The costuming uses a tight palette – red and black for the magical forces of the evil Koschei and the Firebird, and paler colours for the forces of good – grey and white for Prince Ivan and the Princess, and blue for the other captured women. Koschei has an alien-like look (somewhat reminiscent of Spiderman at times) with his tight red and black bodysuit, as well as a wonderful cloak that soars dramatically as he moves, while his black-clad servants have rat-like faces.

Jack Lister and Camilo Ramos in The Firebird. Photograph © David Kelly

Scarlett tells the story clearly, with strong, fluid, classical movement, which works hand-in-glove with the iconic music (arranged by Jonathan McPhee), which is given a wonderful reading by the Queensland Symphony Orchestra conducted by Nigel Gaynor. With a powerful structural arc, the 55-minute ballet mines plenty of emotion as it carries you through the folk-based tale. Scarlett creates some compelling pas de deux. The ballet opens with a tantalising confrontation between Koschei and the Firebird, as they flex their dark powers, taunting each other, with a sexual frisson to some of the intoxicating movement, and ends with the Firebird covering him as she emerges triumphant.

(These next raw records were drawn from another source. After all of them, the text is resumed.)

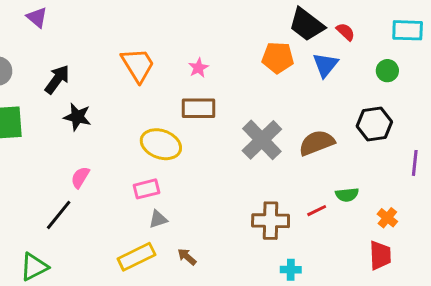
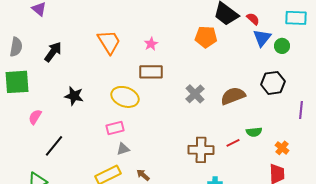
blue triangle: (325, 65) -> (262, 38), moved
black star: (77, 117) -> (74, 96), moved
gray cross: (262, 140) -> (195, 94), size x0.7
pink semicircle: (80, 177) -> (35, 117), moved

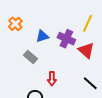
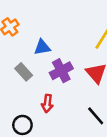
purple cross: (66, 39) -> (61, 71), moved, turned 30

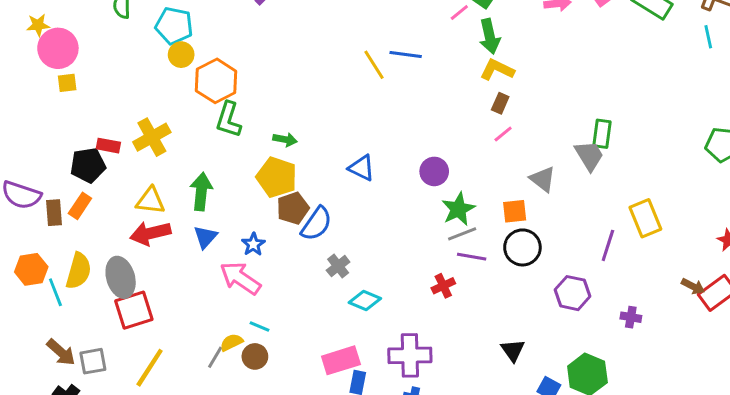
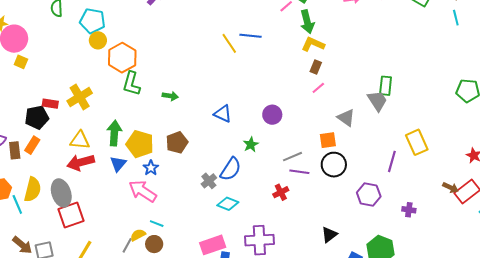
yellow square: (67, 83) -> (21, 62), turned 32
yellow pentagon: (277, 177) -> (140, 144), moved
green star: (458, 209) -> (251, 145), moved, size x0.7
blue semicircle: (316, 224) -> (231, 169), moved
black triangle: (513, 350) -> (329, 235), turned 30

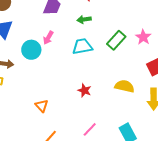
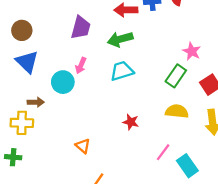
green arrow: (84, 19) -> (120, 39), size x1.5
green rectangle: (116, 40) -> (176, 76), moved
pink line: (90, 129) -> (163, 152), moved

The pas de deux for Prince Ivan and the Princess, meanwhile, are beautiful and romantic. Scarlett also uses the ensemble well in a playful scene when the other entrapped women try to cheer up the Princess, and in the dramatic showdown at the end when the Firebird finally overcomes Koschei, allowing Prince Ivan and the Princess to destroy Koschei’s soul, hidden in the giant egg.

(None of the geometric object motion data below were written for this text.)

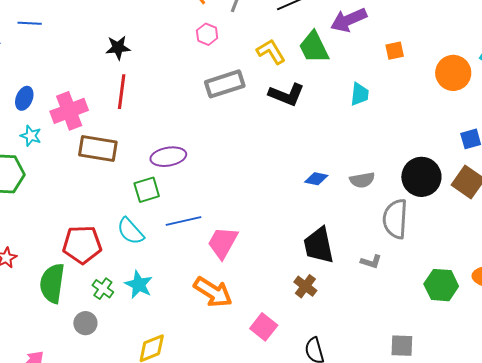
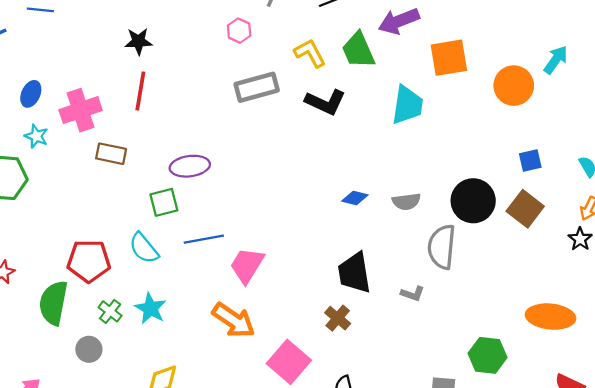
orange square: (395, 51) -> (449, 58), size x1.8
cyan trapezoid: (359, 94) -> (407, 105), size x1.5
brown rectangle: (98, 149) -> (111, 154), size x0.7
green hexagon: (441, 285) -> (488, 355), moved
pink square: (264, 327) -> (289, 362), size x1.4

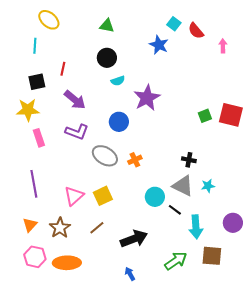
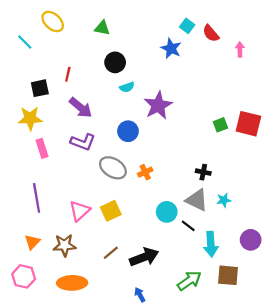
green triangle: (107, 26) -> (102, 28), moved
cyan line: (35, 46) -> (25, 42), moved, turned -49
brown star: (60, 228) -> (65, 245), turned 30
brown line: (97, 228) -> (111, 253), moved
pink hexagon: (35, 257) -> (24, 276), moved

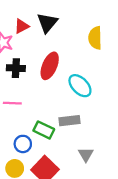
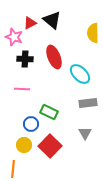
black triangle: (47, 23) -> (52, 20), turned -30
red ellipse: (50, 66) -> (54, 57), turned -45
gray rectangle: (69, 121) -> (88, 103), moved

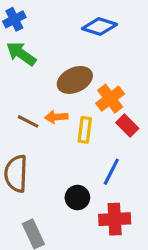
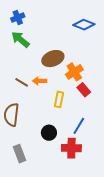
blue diamond: (100, 26) -> (84, 25), moved
yellow rectangle: (85, 130) -> (59, 99), moved
blue line: (111, 172) -> (79, 126), moved

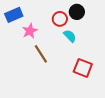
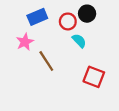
blue rectangle: (14, 15) -> (37, 17), moved
pink star: (30, 31) -> (25, 42), moved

Scarlett has just opened a new Swan Lake for The Royal Ballet, which received rave reviews in London, so Bulgarian Kaloyan Boyadjiev came from the Norwegian Royal Ballet to stage the production – though Scarlett himself has clearly spent some time with the Company and was in the audience on Saturday. The dancers certainly did him proud at the Saturday matinee performance. Lucy Green captured the lovely spiky, fleet-footed, avian-inspired choreography for the Firebird, exulting in the character’s magical power and strength. Jack Lister exuded a malign intensity as Koschei, Camilo Ramos had a princely dignity as Ivan, and Lina Kim was a gentle, expressive Princess.

★★☆☆☆ Carmen

Carlos Acosta’s Carmen is much less successful. Based on Prosper Mérimée’s novella, which inspired Georges Bizet ‘s much-loved opera, the 60-minute ballet premiered at The Royal Ballet in 2015 as a co-production with Queensland Ballet and Texas Ballet Theater, where it received decidedly mixed reviews but apparently proved popular with audiences.

Acosta, who grew up in the slums of Havana and became a ballet superstar, dancing as a Principal Guest Artist with The Royal Ballet from 2003 to 2016, is clearly not as gifted a choreographer as a dancer, at least on the basis of this piece.

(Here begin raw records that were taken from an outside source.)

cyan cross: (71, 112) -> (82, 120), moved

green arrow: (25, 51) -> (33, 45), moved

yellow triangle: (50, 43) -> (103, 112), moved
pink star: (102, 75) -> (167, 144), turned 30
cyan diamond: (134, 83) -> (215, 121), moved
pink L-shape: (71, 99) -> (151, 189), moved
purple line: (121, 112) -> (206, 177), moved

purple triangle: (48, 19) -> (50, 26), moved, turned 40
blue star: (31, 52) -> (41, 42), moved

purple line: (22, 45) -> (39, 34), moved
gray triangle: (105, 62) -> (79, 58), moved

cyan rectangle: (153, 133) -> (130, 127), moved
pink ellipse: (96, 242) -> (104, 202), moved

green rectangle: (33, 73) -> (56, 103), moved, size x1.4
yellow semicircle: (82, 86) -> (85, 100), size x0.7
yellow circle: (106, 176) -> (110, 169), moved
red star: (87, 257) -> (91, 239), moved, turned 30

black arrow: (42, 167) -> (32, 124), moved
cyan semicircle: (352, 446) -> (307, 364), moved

Camilo Ramos and Sophie Zoricic in Carmen. Photograph © David Kelly

Using an adaptation of music from the opera, arranged and orchestrated by Martin Yates, Carmen comes across as thin and one-dimensional, with little emotional depth or distinctively different movement for different characters. The ballet begins with Carmen surrounded by a group of men in a semi-circle of chairs who basically throw themselves at her, ripping off their shirts and then trousers, which just feels tawdry. Later a group of women throw themselves at Escamillo, with two of them having to be dragged back along the floor by another man. Another cheap, tacky image.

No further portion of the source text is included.